Given the entries below, would you transcribe exactly the lines starting at the one with "recuperarse tras la" and ending at the one with "Protetor de câmera de celular", both kept, pictures omitted, nothing extra?

[[ The records open ]]

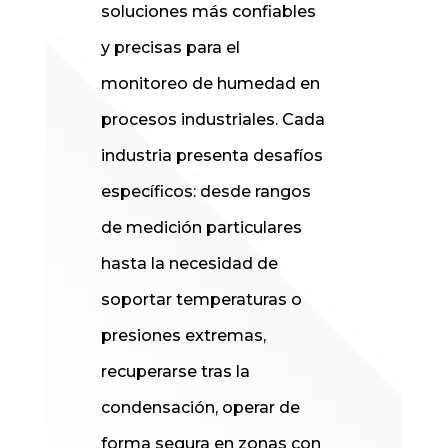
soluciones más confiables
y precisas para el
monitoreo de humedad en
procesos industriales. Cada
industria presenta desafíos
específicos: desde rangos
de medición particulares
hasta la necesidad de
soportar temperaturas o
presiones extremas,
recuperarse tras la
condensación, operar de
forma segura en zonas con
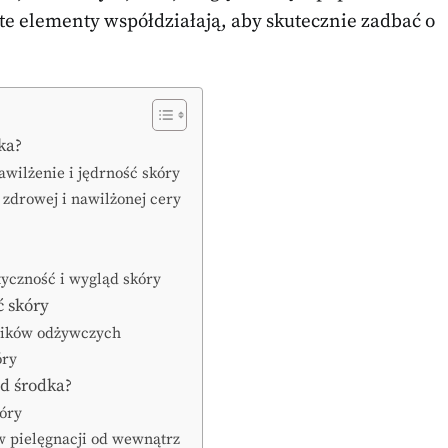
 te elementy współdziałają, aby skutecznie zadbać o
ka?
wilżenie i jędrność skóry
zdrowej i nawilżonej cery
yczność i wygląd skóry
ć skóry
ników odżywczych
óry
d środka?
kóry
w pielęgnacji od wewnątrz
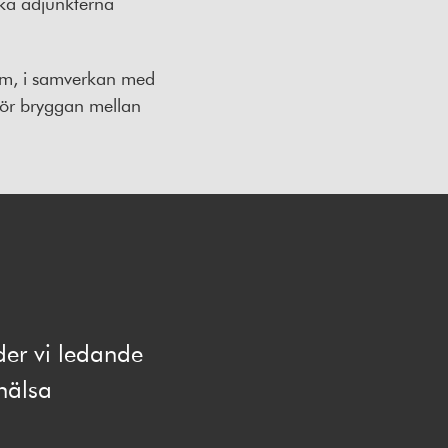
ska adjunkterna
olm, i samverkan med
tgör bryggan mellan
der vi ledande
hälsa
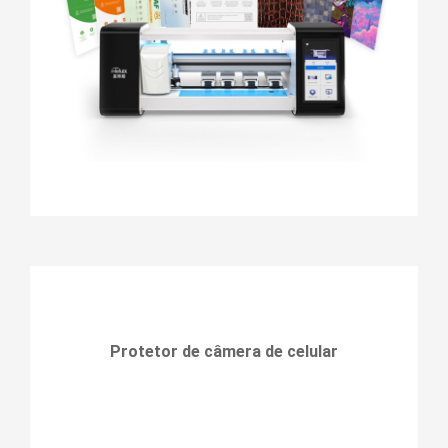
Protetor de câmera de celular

[[ The records closed ]]
[[ The records open ]]

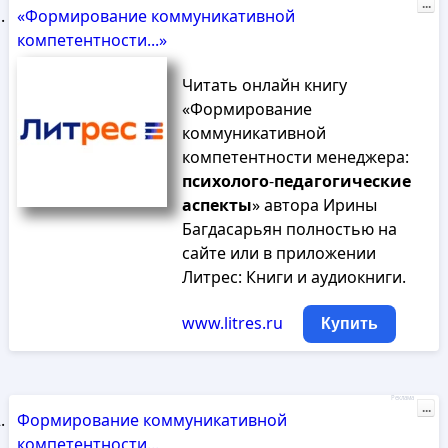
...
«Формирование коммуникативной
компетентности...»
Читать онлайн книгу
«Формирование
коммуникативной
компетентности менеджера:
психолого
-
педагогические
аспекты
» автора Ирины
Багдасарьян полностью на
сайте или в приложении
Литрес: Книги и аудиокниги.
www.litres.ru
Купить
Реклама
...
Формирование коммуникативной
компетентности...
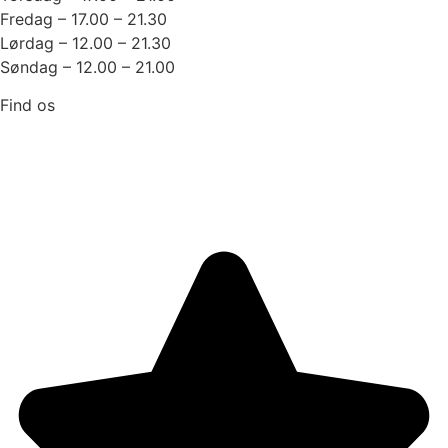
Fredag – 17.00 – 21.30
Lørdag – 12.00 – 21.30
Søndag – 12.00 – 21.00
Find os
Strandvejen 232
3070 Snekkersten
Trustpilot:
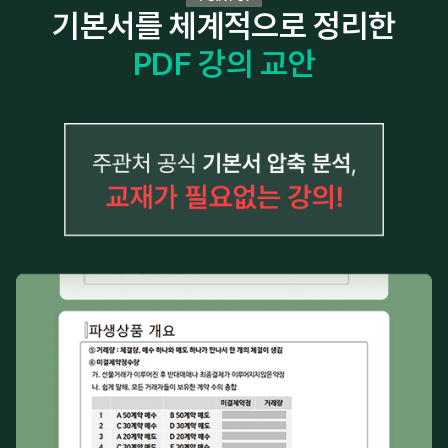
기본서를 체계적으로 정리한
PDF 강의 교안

[[ The records closed ]]
[[ The records open ]]

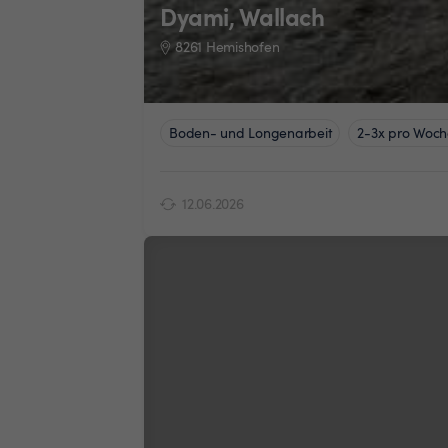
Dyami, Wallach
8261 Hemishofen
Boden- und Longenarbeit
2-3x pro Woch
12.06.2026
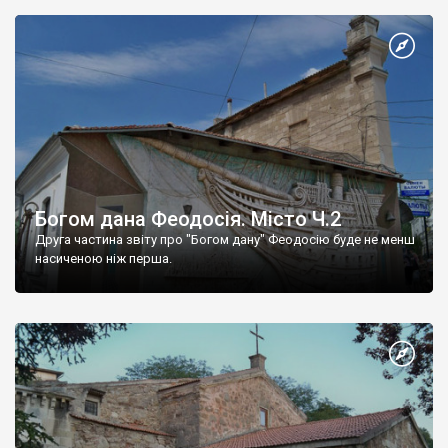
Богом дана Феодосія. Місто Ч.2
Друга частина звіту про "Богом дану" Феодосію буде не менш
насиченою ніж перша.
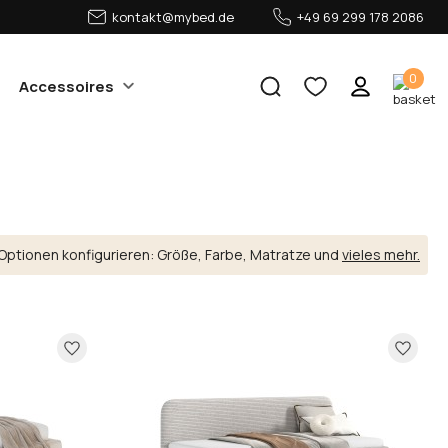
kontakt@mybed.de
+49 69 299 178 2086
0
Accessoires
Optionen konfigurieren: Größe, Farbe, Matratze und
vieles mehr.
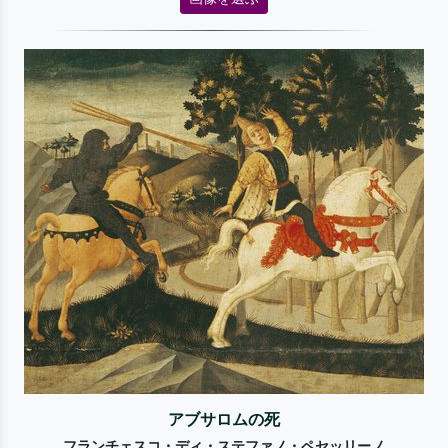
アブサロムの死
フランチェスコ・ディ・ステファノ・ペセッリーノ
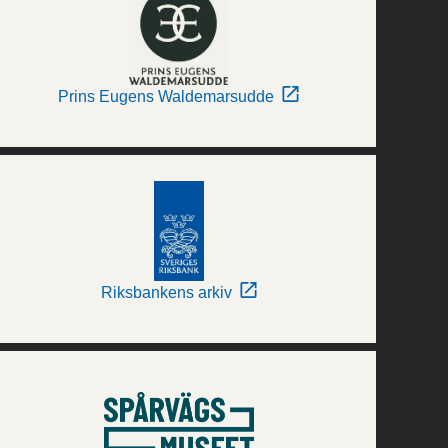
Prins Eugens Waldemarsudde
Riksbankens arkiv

[[ The records closed ]]

**Solution:**
recuperarse tras la
condensación, operar de
forma segura en zonas con
 te elementy współdziałają, aby skutecznie zadbać o
ka?
wilżenie i jędrność skóry
zdrowej i nawilżonej cery
yczność i wygląd skóry
ć skóry
ników odżywczych
óry
d środka?
kóry
w pielęgnacji od wewnątrz
ska adjunkterna
olm, i samverkan med
tgör bryggan mellan
der vi ledande
hälsa
Protetor de câmera de celular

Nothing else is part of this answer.